Menuju tempat pemakaman. Ada sepuluh mobil mengawal ke makam dengan lampu depan
menyala. Di belakang puluhan sepeda motor berboncengan ikut mengarak dari
belakang. Sebagian karyawan-karyawati Rumah Sakit Jantung Jakarta ikut mengawal
ke makam. Persis barisan karnavalan agustusan.
Jam setengah delapan acara pemakaman selesai. Aku dan bapak
Dikin duduk di atas batu persis depan batu nisan ayah dan biung. Berdoa dan
berdoa untuk kedua orang tuaku tercinta. Semoga semua amal ibadahnya diterima.

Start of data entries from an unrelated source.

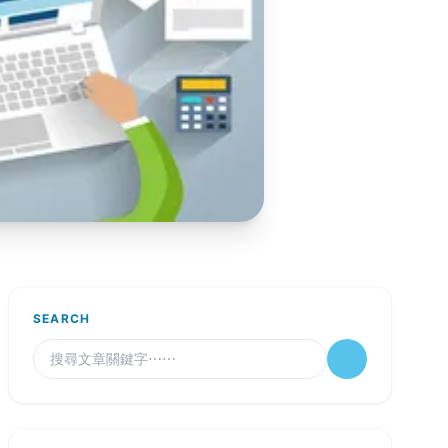
SEARCH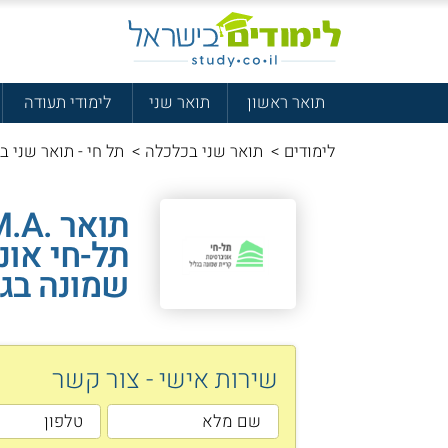
תואר ראשון
תואר שני
לימודי תעודה
לימודים
>
תואר שני בכלכלה
>
תל חי - תואר שני ב
תל-חי אונ
שמונה בגל
שירות אישי - צור קשר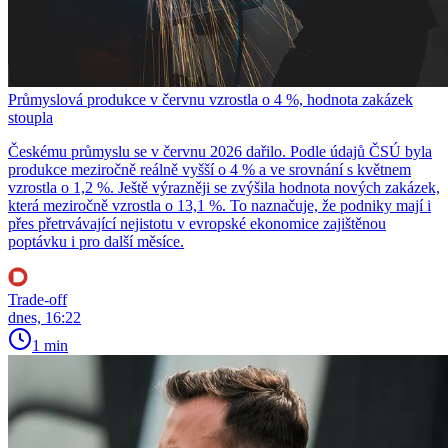
Průmyslová produkce v červnu vzrostla o 4 %, hodnota zakázek
stoupla
Českému průmyslu se v červnu 2026 dařilo. Podle údajů ČSÚ byla
produkce meziročně reálně vyšší o 4 % a ve srovnání s květnem
vzrostla o 1,2 %. Ještě výrazněji se zvýšila hodnota nových zakázek,
která meziročně vzrostla o 13,1 %. To naznačuje, že podniky mají i
přes přetrvávající nejistotu v evropské ekonomice zajištěnou
poptávku i pro další měsíce.
Trade-off
dnes, 16:22
1 min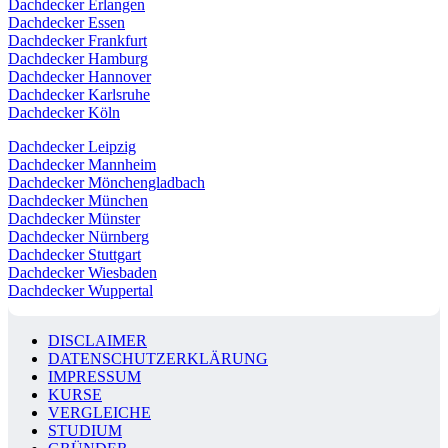
Dachdecker Erlangen
Dachdecker Essen
Dachdecker Frankfurt
Dachdecker Hamburg
Dachdecker Hannover
Dachdecker Karlsruhe
Dachdecker Köln
Dachdecker Leipzig
Dachdecker Mannheim
Dachdecker Mönchengladbach
Dachdecker München
Dachdecker Münster
Dachdecker Nürnberg
Dachdecker Stuttgart
Dachdecker Wiesbaden
Dachdecker Wuppertal
DISCLAIMER
DATENSCHUTZERKLÄRUNG
IMPRESSUM
KURSE
VERGLEICHE
STUDIUM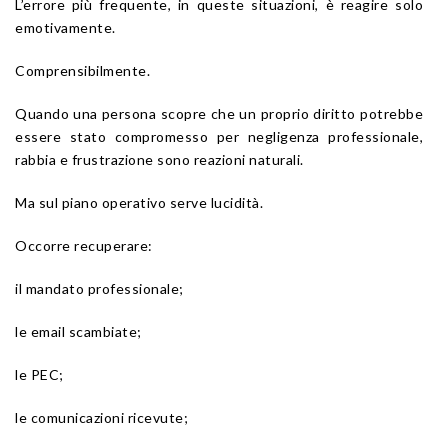
L’errore più frequente, in queste situazioni, è reagire solo
emotivamente.
Comprensibilmente.
Quando una persona scopre che un proprio diritto potrebbe
essere stato compromesso per negligenza professionale,
rabbia e frustrazione sono reazioni naturali.
Ma sul piano operativo serve lucidità.
Occorre recuperare:
il mandato professionale;
le email scambiate;
le PEC;
le comunicazioni ricevute;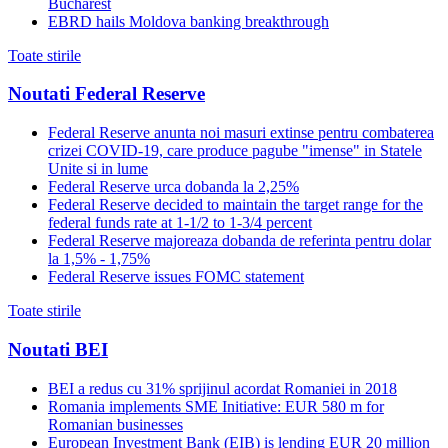
Bucharest
EBRD hails Moldova banking breakthrough
Toate stirile
Noutati Federal Reserve
Federal Reserve anunta noi masuri extinse pentru combaterea
crizei COVID-19, care produce pagube "imense" in Statele
Unite si in lume
Federal Reserve urca dobanda la 2,25%
Federal Reserve decided to maintain the target range for the
federal funds rate at 1-1/2 to 1-3/4 percent
Federal Reserve majoreaza dobanda de referinta pentru dolar
la 1,5% - 1,75%
Federal Reserve issues FOMC statement
Toate stirile
Noutati BEI
BEI a redus cu 31% sprijinul acordat Romaniei in 2018
Romania implements SME Initiative: EUR 580 m for
Romanian businesses
European Investment Bank (EIB) is lending EUR 20 million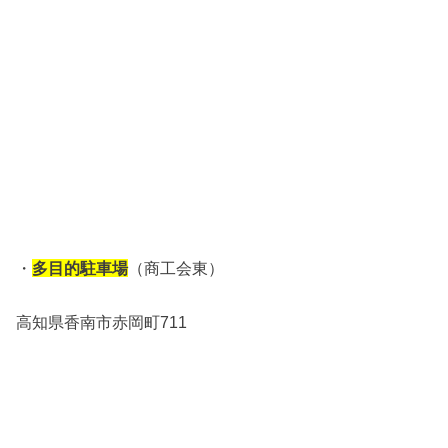
・
多目的駐車場
（商工会東）
高知県香南市赤岡町711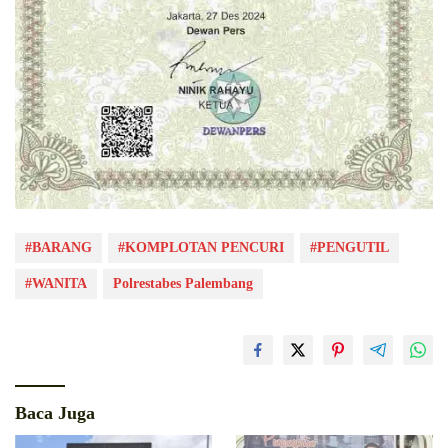
#BARANG
#KOMPLOTAN PENCURI
#PENGUTIL
#WANITA
Polrestabes Palembang
Baca Juga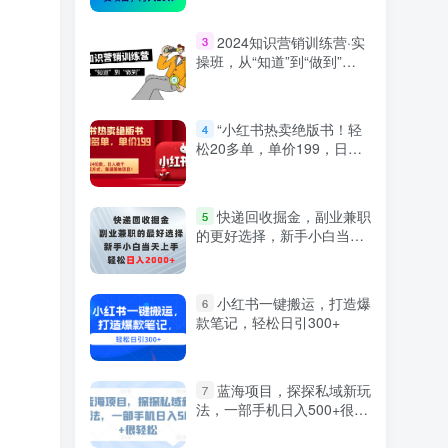
2024知识营销训练营·实
3
操班，从“知道”到“做到”
（36节课）
“小红书热卖绝版书！轻
4
松20多单，单价199，日入
破千，多重变现方式，靠谱
落地项目！”
快递回收掘金，副业兼职
5
的更好选择，新手小白当天
上手，轻松日入2000+
小红书一键搬运，打造爆
6
款笔记，轻松日引300+
蓝海项目，探探私域新玩
7
法，一部手机日入500+很轻
松【揭秘】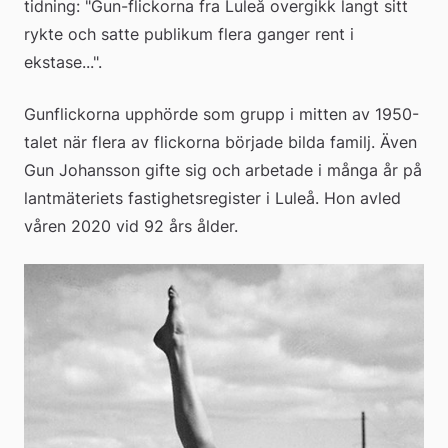
tidning: "Gun-flickorna fra Luleå overgikk langt sitt 
rykte och satte publikum flera ganger rent i 
ekstase...".
Gunflickorna upphörde som grupp i mitten av 1950-
talet när flera av flickorna började bilda familj. Även 
Gun Johansson gifte sig och arbetade i många år på 
lantmäteriets fastighetsregister i Luleå. Hon avled 
våren 2020 vid 92 års ålder.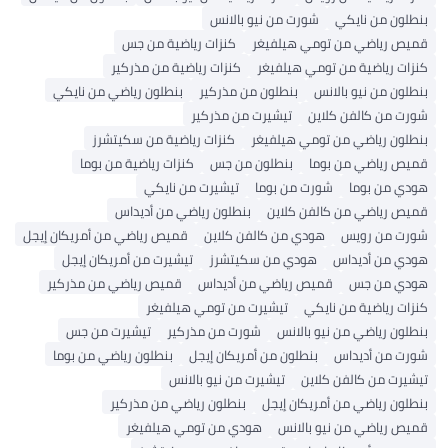
لون من نايكي
شورت من نيو بالانس
ص رياضي من تومي هيلفيغر
كنزات رياضية من جس
ات رياضية من تومي هيلفيغر
كنزات رياضية من مذركير
لون من نيو بالانس
بنطلون من مذركير
بنطلون رياضي من نايكي
ت من كالفن كلاين
تيشيرت من مذركير
لون رياضي من تومي هيلفيغر
كنزات رياضية من سكيتشرز
ص رياضي من بوما
بنطلون من جس
كنزات رياضية من بوما
ي من بوما
شورت من بوما
تيشيرت من نايكي
ص رياضي من كالفن كلاين
بنطلون رياضي من أديداس
ت من رويس
هودي من كالفن كلاين
قميص رياضي من أمريكان إيجل
ي من أديداس
هودي من سكيتشرز
تيشيرت من أمريكان إيجل
ي من جس
قميص رياضي من أديداس
قميص رياضي من مذركير
ات رياضية من نايكي
تيشيرت من تومي هيلفيغر
لون رياضي من نيو بالانس
شورت من مذركير
تيشيرت من جس
ت من أديداس
بنطلون من أمريكان إيجل
بنطلون رياضي من بوما
يرت من كالفن كلاين
تيشيرت من نيو بالانس
لون رياضي من أمريكان إيجل
بنطلون رياضي من مذركير
ص رياضي من نيو بالانس
هودي من تومي هيلفيغر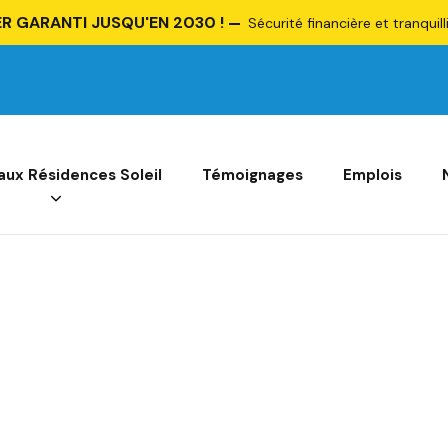
R GARANTI JUSQU'EN 2030 !
Sécurité financière et tranquill
 aux Résidences Soleil
Témoignages
Emplois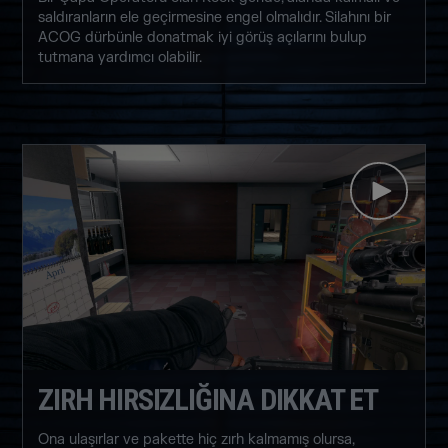
saldıranların ele geçirmesine engel olmalıdır. Silahını bir
ACOG dürbünle donatmak iyi görüş açılarını bulup
tutmana yardımcı olabilir.
ZIRH HIRSIZLIĞINA DIKKAT ET
Ona ulaşırlar ve pakette hiç zırh kalmamış olursa,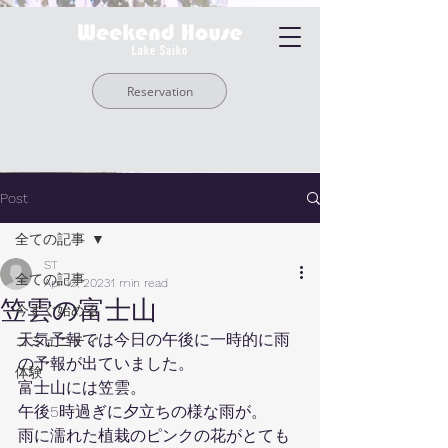
Reservation
Post
全ての記事
ST
全ての記事
Apr 12, 2023
1 min read
笠雲の富士山
今すぐ始める
天気予報では今日の午後に一時的に雨
コミュニティ
の予報が出ていました。
体験
富士山には笠雲。
午後5時過ぎに夕立ちの様な雨が。
雨に濡れた植栽のピンクの花がとても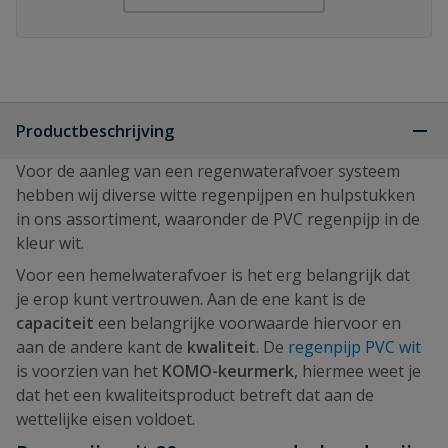
Productbeschrijving
Voor de aanleg van een regenwaterafvoer systeem
hebben wij diverse witte regenpijpen en hulpstukken
in ons assortiment, waaronder de PVC regenpijp in de
kleur wit.
Voor een hemelwaterafvoer is het erg belangrijk dat
je erop kunt vertrouwen. Aan de ene kant is de
capaciteit
een belangrijke voorwaarde hiervoor en
aan de andere kant de
kwaliteit
. De
regenpijp PVC wit
is voorzien van het
KOMO-keurmerk
, hiermee weet je
dat het een kwaliteitsproduct betreft dat aan de
wettelijke eisen voldoet.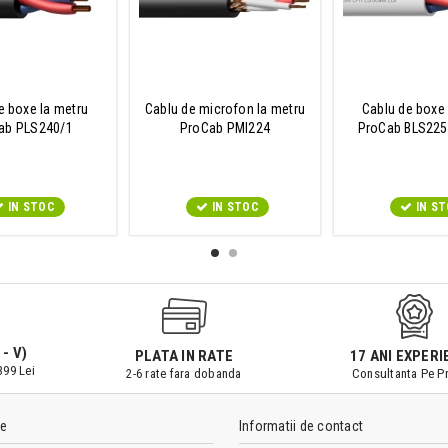
e boxe la metru
Cablu de microfon la metru
Cablu de boxe 
ab PLS240/1
ProCab PMI224
ProCab BLS22
IN STOC
IN STOC
IN S
 - V)
PLATA IN RATE
17 ANI EXPERI
399 Lei
2-6 rate fara dobanda
Consultanta Pe Pr
le
Informatii de contact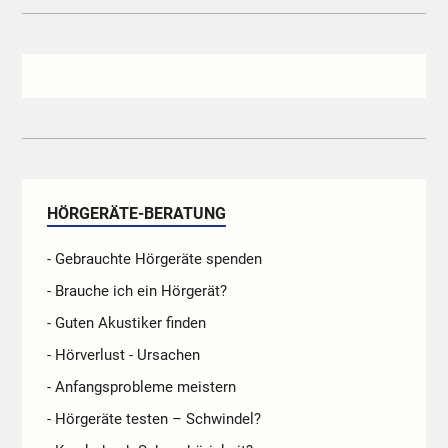
HÖRGERÄTE-BERATUNG
- Gebrauchte Hörgeräte spenden
- Brauche ich ein Hörgerät?
- Guten Akustiker finden
- Hörverlust - Ursachen
- Anfangsprobleme meistern
- Hörgeräte testen – Schwindel?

Mendapatkan ampunan-Nya. Ditempatkan dalam surga milik Tuhan. Satu persatu para
pentakziah pulang meninggalkan tanah makam. Tinggal aku dan bapak Dikin.
“Mari bapak antar pulang, Mas.“
“Ya,“ jawabku.
Aku berjalan meninggalkan batu nisan. Aku tengok lagi batu
nisan kedua orang tuaku. Aku balik lagi. Aku taburkan bunga di atas makamnya.
Aku melangkah mengikuti bapak Dikin. Sekitar lima ratus meter kakiku melangkah,
ku tengok lagi batu nisan itu.
“Yung, Yung tak dongakna mlebu suarga ya Yung : Aku doakan
Ibunda masuk surga ya Ibu.“ Bisikku dalam hati.
Ketika aku melangkah agak jauh. Aku tengok lagi dua batu
nisan itu nampak muncul cahaya terang persis cahaya bintang- gumintang di
tengah langit malam.
“Ayah, Yung aku pasti datang ziarah ke sini lagi, kukirimi
doa-doa lagi biar bisa menjadi cahaya menuju jalan ke surga.“ Batinku.